Je souhaite livrer quelques éléments de réflexion. J'ai l'impression que nous avons adopté le mécanisme de défense psychotique que l'on appelle le déni : après le déni de la différence des sexes, le déni de la mort.
La sexualité est intimement liée à la mort : Éros et Thanatos se livrent à un jeu de va-et-vient permanent, car la sexualité vise à accélérer les recombinaisons génétiques et l'évolution d'espèces complexes telle la nôtre.
Cela étant, l'homme, être doué de pensée, est naturellement animé d'un désir d'immortalité bien compréhensible. Avec cet article, nous sommes au coeur de ce fantasme d'immortalité. Nous légiférons sur la possibilité de faire des enfants de réparation, et non des êtres humains conçus d'emblée pour ce qu'ils sont, doués d'un potentiel de développement fondé sur cette double dualité : celle de la vie et de la mort, d'une part ; celle des sexes dans l'espèce humaine, d'autre part.

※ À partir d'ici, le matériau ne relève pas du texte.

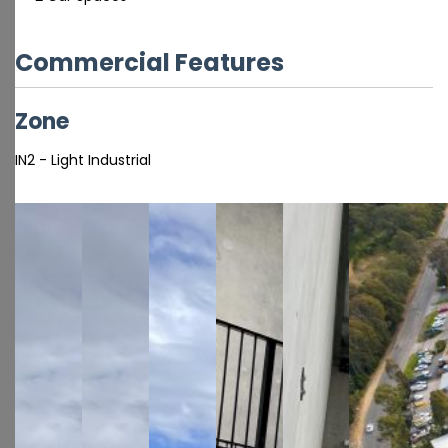
Commercial Features
Zone
IN2 - Light Industrial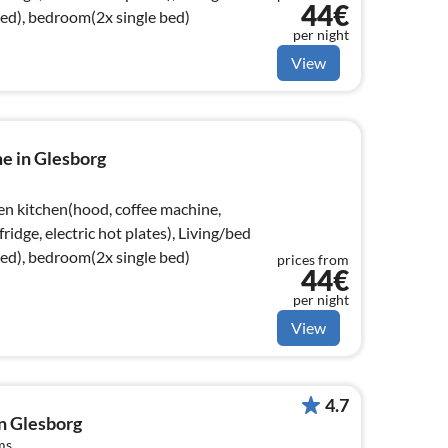
44€
bed), bedroom(2x single bed)
per night
View
e in Glesborg
en kitchen(hood, coffee machine,
ridge, electric hot plates), Living/bed
bed), bedroom(2x single bed)
prices from
44€
per night
View
4.7
in Glesborg
ms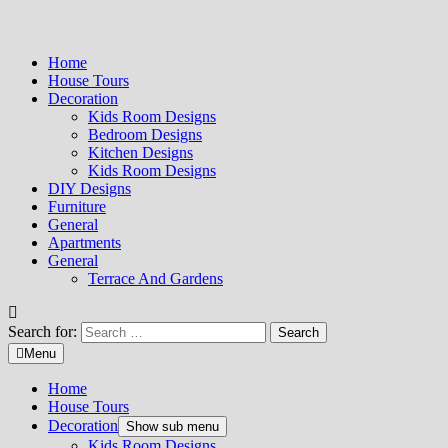
Home
House Tours
Decoration
Kids Room Designs
Bedroom Designs
Kitchen Designs
Kids Room Designs
DIY Designs
Furniture
General
Apartments
General
Terrace And Gardens
Search for:
Menu
Home
House Tours
Decoration
Show sub menu
Kids Room Designs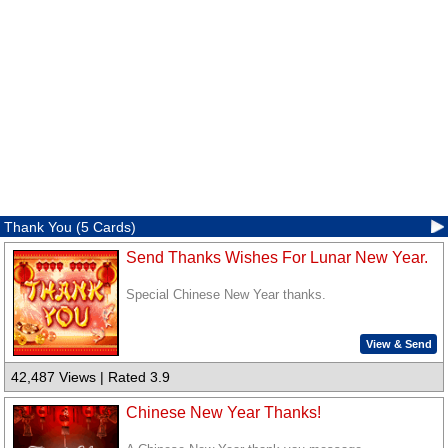
Thank You (5 Cards)
Send Thanks Wishes For Lunar New Year.
Special Chinese New Year thanks.
View & Send
42,487 Views | Rated 3.9
Chinese New Year Thanks!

Il sera très difficile, pour un enfant ainsi conçu, de porter toute sa vie le poids de la mort du père et d'être à jamais un enfant de réparation. Nous connaissons des cas cliniques dans lesquels un enfant à qui on a donné le prénom d'un autre enfant disparu se sent toute sa vie coupable d'être vivant après la mort de son frère ou de sa soeur.
Nous touchons donc à des interdits extrêmement profonds. Cet article nous incite à une réflexion fondamentale sur la mort et la vie. Nous ne sommes pas là pour réparer les accidents de la vie, pour faire un travail de deuil qui demande du temps – même si le deuil n'est pas une question de durée, même s'il est des deuils dont on ne se console jamais.
Mon expérience professionnelle et mon éthique me conduisent à m'opposer formellement à cet article, qui, à mes yeux, brise des tabous et enfreint des interdits structurants pour les êtres humains que nous sommes.